Le G20 promet de l'aide face à la crise humanitaire en Afghanistan

Le G20 promet de l'aide face à la crise humanitaire en Afghanistan
Le G20 promet de l'aide face à la crise humanitaire en Afghanistan
Crédit photo © Reuters

par Crispian Balmer

ROME (Reuters) -Les pays du G20 sont déterminés à lutter contre la crise humanitaire en Afghanistan, même si cela signifie de devoir coordonner leurs efforts avec les taliban, a déclaré mardi le président du Conseil italien, Mario Draghi, hôte d'un sommet en urgence organisé par visioconférence.

Depuis que les taliban sont revenus au pouvoir à Kaboul le 15 août à l'issue d'une offensive éclair, la crise économique s'est amplifiée en Afghanistan, frappé par ailleurs par une vaste sécheresse, ce qui laisse craindre un exode massif de réfugiés.

"Il y a eu une convergence d'opinions sur la nécessité de répondre à l'urgence humanitaire", a déclaré Mario Draghi aux journalistes à l'issue de ce sommet spécial.

Le président américain Joe Biden, le Premier ministre indien Narendra Modi et de nombreux dirigeants européens ont participé à la réunion virtuelle. En revanche, le président chinois Xi Jinping et le président russe Vladimir Poutine était absents, mettant en exergue des positions divergentes sur le sujet.

Mario Draghi a estimé que l'absence des dirigeants chinois et russe n'avait pas affaibli l'importance de la réunion organisée par l'Italie, qui occupe la présidence tournante du G20. "Il s'agissait de la première réponse multilatérale à la crise afghane (...) Le multilatéralisme revient, avec difficulté, mais il revient", a-t-il dit.
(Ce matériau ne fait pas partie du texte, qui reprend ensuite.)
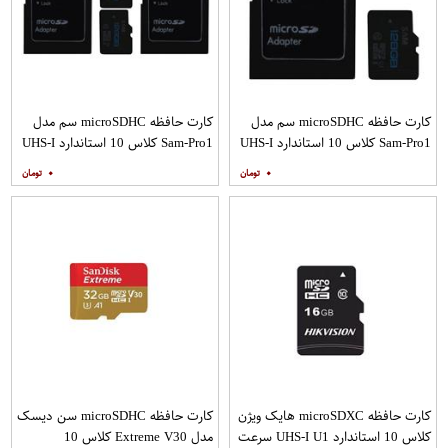
کارت حافظه microSDHC سم مدل
کارت حافظه microSDHC سم مدل
Sam-Pro1 کلاس 10 استاندارد UHS-I
Sam-Pro1 کلاس 10 استاندارد UHS-I
U1 سرعت 85MBps ظرفیت 128
U1 سرعت 85MBps ظرفیت 128
۰
۰
گیگابایت به همراه آداپتور SD
گیگابایت به همراه آداپتور SD بسته
دو عددی
کارت حافظه microSDXC هایک ویژن
کارت حافظه microSDHC سن دیسک
کلاس 10 استاندارد UHS-I U1 سرعت
مدل Extreme V30 کلاس 10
Les participants au sommet sont convenus à l'unanimité de la nécessité d'atténuer la crise en Afghanistan, où les ressources financières des banques s'épuisent, les salaires des fonctionnaires ne sont plus versés et les prix des produits alimentaires s'envolent, faisant craindre une vaste famine.

En grande majorité, l'aide internationale sera chapeautée par les Nations unies. Toutefois, il y aura également une aide directe, de pays à pays, malgré le refus de la plupart des gouvernements de reconnaître officiellement le pouvoir taliban.

"C'est très compliqué d'imaginer comment aider le peuple afghan sans impliquer les taliban (...) mais cela ne veut pas dire les reconnaître", a déclaré Mario Draghi, répétant que le mouvement islamiste serait jugé sur ses actions et non pas ses paroles.

Le dirigeant italien a dit "ne pas voir de progrès pour l'heure" sur le sort des femmes dans le pays.

A Washington, la Maison blanche a rapporté que les dirigeants du G20 avaient discuté du "besoin primordial de maintenir une attention toute particulière sur nos efforts durables de lutte contre le terrorisme, notamment face aux menaces" de l'antenne locale du groupe Etat islamique (EI).

Dans un communiqué commun diffusé après le sommet, les dirigeants du G20 appellent les taliban à agir face aux groupes extrémistes opérant depuis l'Afghanistan. Ils soulignent que les futurs programmes humanitaires devront privilégier les femmes et les filles, et que les Afghans souhaitant quitter le pays doivent pouvoir le faire en toute sécurité.

En amont du sommet, Pékin a publiquement demandé que les sanctions économiques visant l'Afghanistan soient levées et que des milliards de dollars d'actifs internationaux détenus par le pays soient débloqués.

Washington a fait savoir que la Grande-Bretagne, où une grande partie des actifs afghans se trouvent, était réfractaire à la demande chinoise.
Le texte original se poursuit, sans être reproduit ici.